For every line below, restate it exactly and drop the images.

====== DATA LISTING

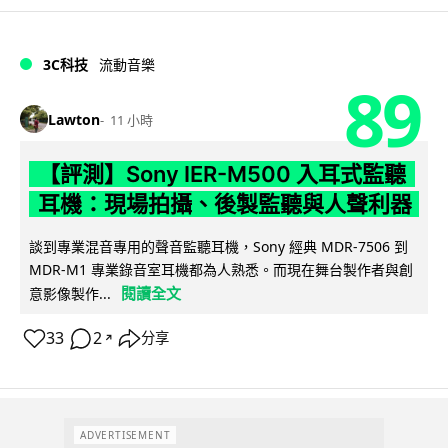
3C科技
流動音樂
89
Lawton
11 小時
【評測】Sony IER-M500 入耳式監聽
耳機：現場拍攝、後製監聽與人聲利器
談到專業混音專用的聲音監聽耳機，Sony 經典 MDR-7506 到
MDR-M1 專業錄音室耳機都為人熟悉。而現在舞台製作者與創
閱讀全文
意影像製作...
33
2
分享
↗
ADVERTISEMENT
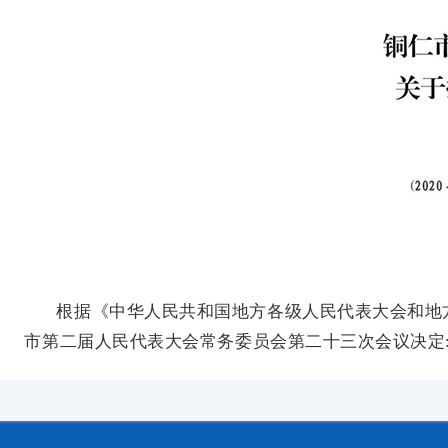
根据《中华人民共和国地方各级人民代表大会和地
市第二届人民代表大会常务委员会第二十三次会议决定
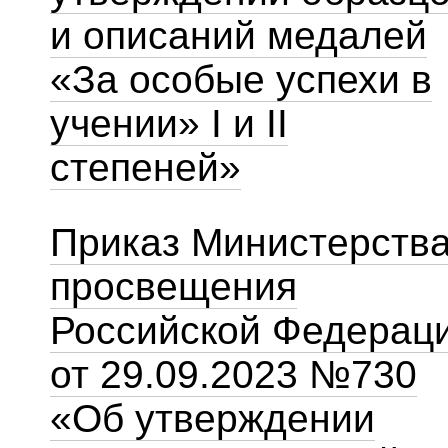
и описаний медалей
«За особые успехи в
учении» I и II
степеней»
Приказ Министерств
просвещения
Российской Федерац
от 29.09.2023 №730
«Об утверждении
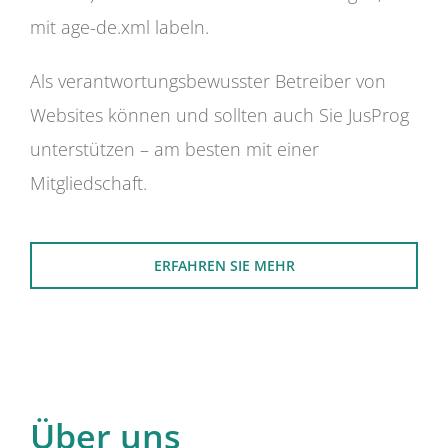
mit age-de.xml labeln.
Als verantwortungsbewusster Betreiber von
Websites können und sollten auch Sie JusProg
unterstützen – am besten mit einer
Mitgliedschaft.
ERFAHREN SIE MEHR
Über uns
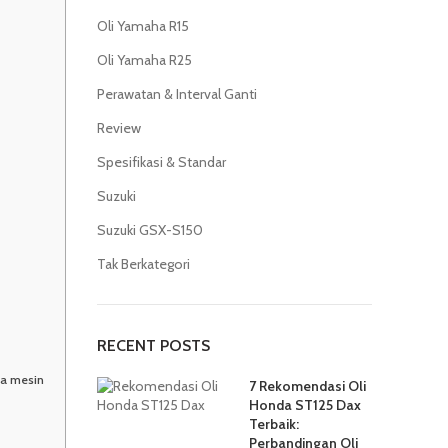
Oli Yamaha R15
Oli Yamaha R25
Perawatan & Interval Ganti
Review
Spesifikasi & Standar
Suzuki
Suzuki GSX-S150
Tak Berkategori
RECENT POSTS
ma mesin
7 Rekomendasi Oli
Honda ST125 Dax
Terbaik:
Perbandingan Oli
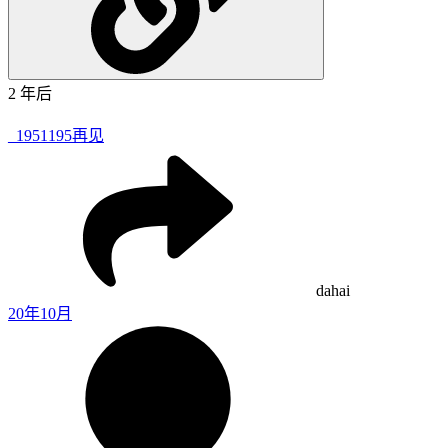
2 年后
_1951
195再见
dahai
20年10月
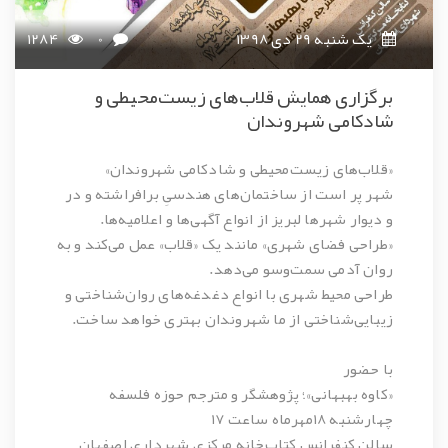
یک شنبه 29 دی 1398
0
1284
برگزاری همایش قلاب‌های زيست‌محيطی و
شادكامی شهروندان
«قلاب‌های زيست‌محيطی و شادكامی شهروندان»
شهر پر است از ساختمان‌های هندسیِ برافراشته و در
و دیوار شهرها لبریز از انواع آگهی‌ها و اعلامیه‌ها.
«طراحی فضای شهری» مانند یک «قلاب» عمل می‌کند و به
روان آدمی سمت‌وسو می‌دهد.
طراحی محیط شهری با انواع دغدغه‌های روان‌شناختی و
زیبایی‌شناختی از ما شهروندان بهتری خواهد ساخت.
با حضور
«کاوه بهبهانی»؛ پژوهشگر و مترجم حوزه فلسفه
چهارشنبه ۱۸مهرماه ساعت ۱۷
سالن کنفرانس کتاب‌خانه مرکزی شهرداری اصفهان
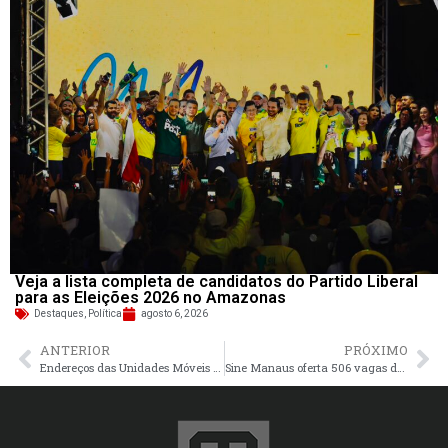
Veja a lista completa de candidatos do Partido Liberal
para as Eleições 2026 no Amazonas
Destaques
,
Política
agosto 6, 2026
ANTERIOR
PRÓXIMO
Endereços das Unidades Móveis de Saúde da Mulher são divulgados pela Secretaria Municipal de Saúde
Sine Manaus oferta 506 vagas de emprego nesta terça–feira, 4/11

============

- [SOLUTION TO THIS TASK]
3C科技
流動音樂
89
Lawton
11 小時
【評測】Sony IER-M500 入耳式監聽
耳機：現場拍攝、後製監聽與人聲利器
談到專業混音專用的聲音監聽耳機，Sony 經典 MDR-7506 到
MDR-M1 專業錄音室耳機都為人熟悉。而現在舞台製作者與創
閱讀全文
意影像製作...
33
2
分享
↗
ADVERTISEMENT
根据《中华人民共和国地方各级人民代表大会和地
市第二届人民代表大会常务委员会第二十三次会议决定
и описаний медалей
«За особые успехи в
учении» I и II
степеней»
Приказ Министерств
просвещения
Российской Федерац
от 29.09.2023 №730
«Об утверждении
mit age-de.xml labeln.
Als verantwortungsbewusster Betreiber von
Websites können und sollten auch Sie JusProg
unterstützen – am besten mit einer
Mitgliedschaft.
ERFAHREN SIE MEHR
Über uns
Oli Yamaha R15
Oli Yamaha R25
Perawatan & Interval Ganti
Review
Spesifikasi & Standar
Suzuki
Suzuki GSX-S150
Tak Berkategori
RECENT POSTS
ma mesin
7 Rekomendasi Oli
Honda ST125 Dax
Terbaik:
Perbandingan Oli
2 年后
_1951
195再见
dahai
20年10月
یک شنبه 29 دی 1398
0
1284
برگزاری همایش قلاب‌های زيست‌محيطی و
شادكامی شهروندان
«قلاب‌های زيست‌محيطی و شادكامی شهروندان»
شهر پر است از ساختمان‌های هندسیِ برافراشته و در
و دیوار شهرها لبریز از انواع آگهی‌ها و اعلامیه‌ها.
«طراحی فضای شهری» مانند یک «قلاب» عمل می‌کند و به
روان آدمی سمت‌وسو می‌دهد.
طراحی محیط شهری با انواع دغدغه‌های روان‌شناختی و
زیبایی‌شناختی از ما شهروندان بهتری خواهد ساخت.
با حضور
«کاوه بهبهانی»؛ پژوهشگر و مترجم حوزه فلسفه
چهارشنبه ۱۸مهرماه ساعت ۱۷
سالن کنفرانس کتاب‌خانه مرکزی شهرداری اصفهان
Veja a lista completa de candidatos do Partido Liberal
para as Eleições 2026 no Amazonas
Destaques
,
Política
agosto 6, 2026
ANTERIOR
PRÓXIMO
Endereços das Unidades Móveis de Saúde da Mulher são divulgados pela Secretaria Municipal de Saúde
Sine Manaus oferta 506 vagas de emprego nesta terça–feira, 4/11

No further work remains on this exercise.